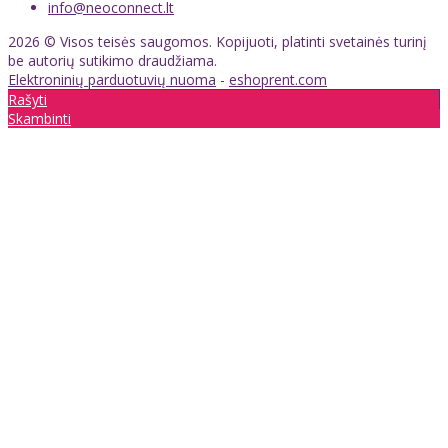
info@neoconnect.lt
2026 © Visos teisės saugomos. Kopijuoti, platinti svetainės turinį
be autorių sutikimo draudžiama.
Elektroninių parduotuvių nuoma
-
eshoprent.com
Rašyti
Skambinti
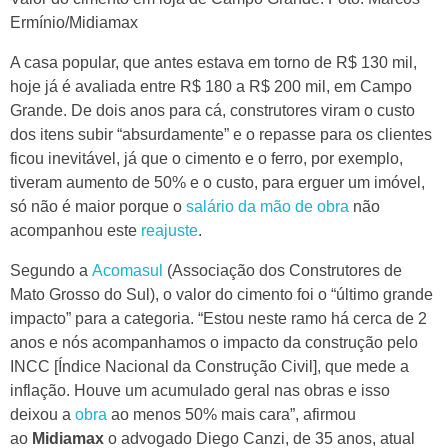
Ermínio/Midiamax
A casa popular, que antes estava em torno de R$ 130 mil,
hoje já é avaliada entre R$ 180 a R$ 200 mil, em Campo
Grande. De dois anos para cá, construtores viram o custo
dos itens subir “absurdamente” e o repasse para os clientes
ficou inevitável, já que o cimento e o ferro, por exemplo,
tiveram aumento de 50% e o custo, para erguer um imóvel,
só não é maior porque o
salário da mão de obra
não
acompanhou este
reajuste
.
Segundo a
Acomasul
(Associação dos Construtores de
Mato Grosso do Sul), o valor do cimento foi o “último grande
impacto” para a categoria. “Estou neste ramo há cerca de 2
anos e nós acompanhamos o impacto da construção pelo
INCC [Índice Nacional da Construção Civil], que mede a
inflação. Houve um acumulado geral nas obras e isso
deixou a
obra
ao menos 50% mais cara”, afirmou
ao
Midiamax
o advogado Diego Canzi, de 35 anos, atual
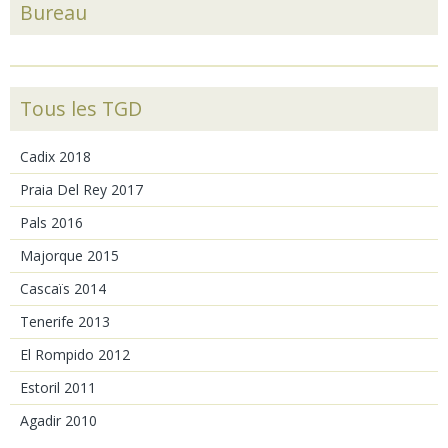
Bureau
Tous les TGD
Cadix 2018
Praia Del Rey 2017
Pals 2016
Majorque 2015
Cascaïs 2014
Tenerife 2013
El Rompido 2012
Estoril 2011
Agadir 2010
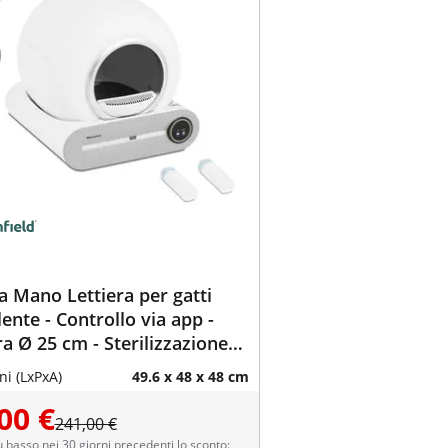
 Mano Lettiera per gatti
ente - Controllo via app -
a Ø 25 cm - Sterilizzazione
i (LxPxA)
49.6 x 48 x 48 cm
00 €
241,00 €
ù basso nei 30 giorni precedenti lo sconto:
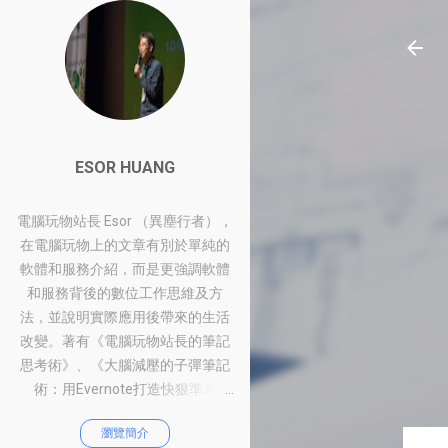
ESOR HUANG
電腦玩物站長 Esor （異塵行者），
在電腦玩物上的文章有別於單純的
軟體和服務介紹，而是更強調軟體
和服務背後的數位工作思維及方
法，並說明實際應用後帶來的生活
改變。著有《電腦玩物站長的筆記
思考術》、《大腦減壓的子彈筆記
術：用Evernote打造快狠準系
統》、《比別人快一步的Google工
瀏覽簡介
作術：從職場到人生的100個聰明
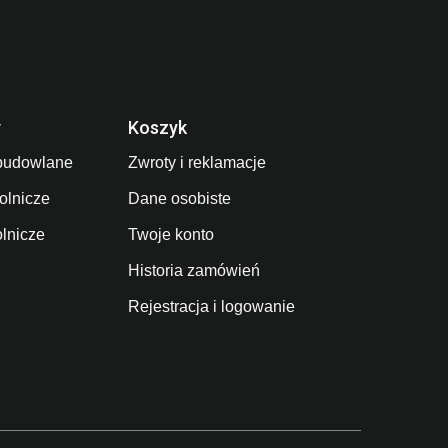
y
Koszyk
budowlane
Zwroty i reklamacje
olnicze
Dane osobiste
olnicze
Twoje konto
Historia zamówień
Rejestracja i logowanie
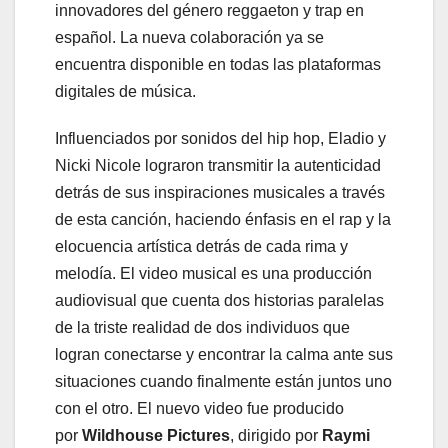
innovadores del género reggaeton y trap en
español. La nueva colaboración ya se
encuentra disponible en todas las plataformas
digitales de música.
Influenciados por sonidos del hip hop, Eladio y
Nicki Nicole lograron transmitir la autenticidad
detrás de sus inspiraciones musicales a través
de esta canción, haciendo énfasis en el rap y la
elocuencia artística detrás de cada rima y
melodía. El video musical es una producción
audiovisual que cuenta dos historias paralelas
de la triste realidad de dos individuos que
logran conectarse y encontrar la calma ante sus
situaciones cuando finalmente están juntos uno
con el otro. El nuevo video fue producido
por
Wildhouse Pictures
, dirigido por
Raymi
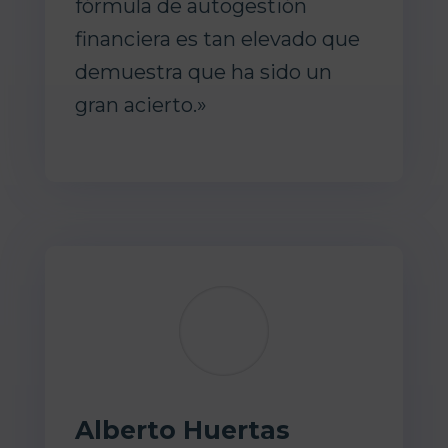
fórmula de autogestión
financiera es tan elevado que
demuestra que ha sido un
gran acierto.»
Alberto Huertas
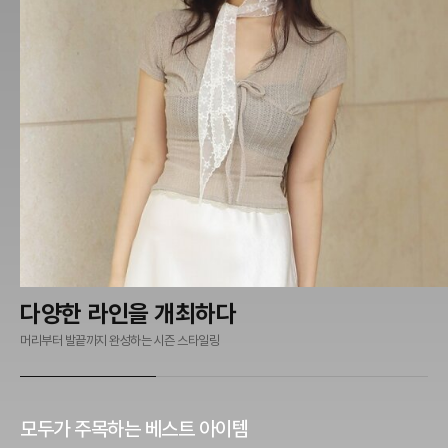
다양한 라인을 개최하다
머리부터 발끝까지 완성하는 시즌 스타일링
모두가 주목하는 베스트 아이템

* What the exercise asks *
Return, from the data, each line that has the word "cimento" in it.

* Response to the exercise *
ficou inevitável, já que o cimento e o ferro, por exemplo,
Mato Grosso do Sul), o valor do cimento foi o “último grande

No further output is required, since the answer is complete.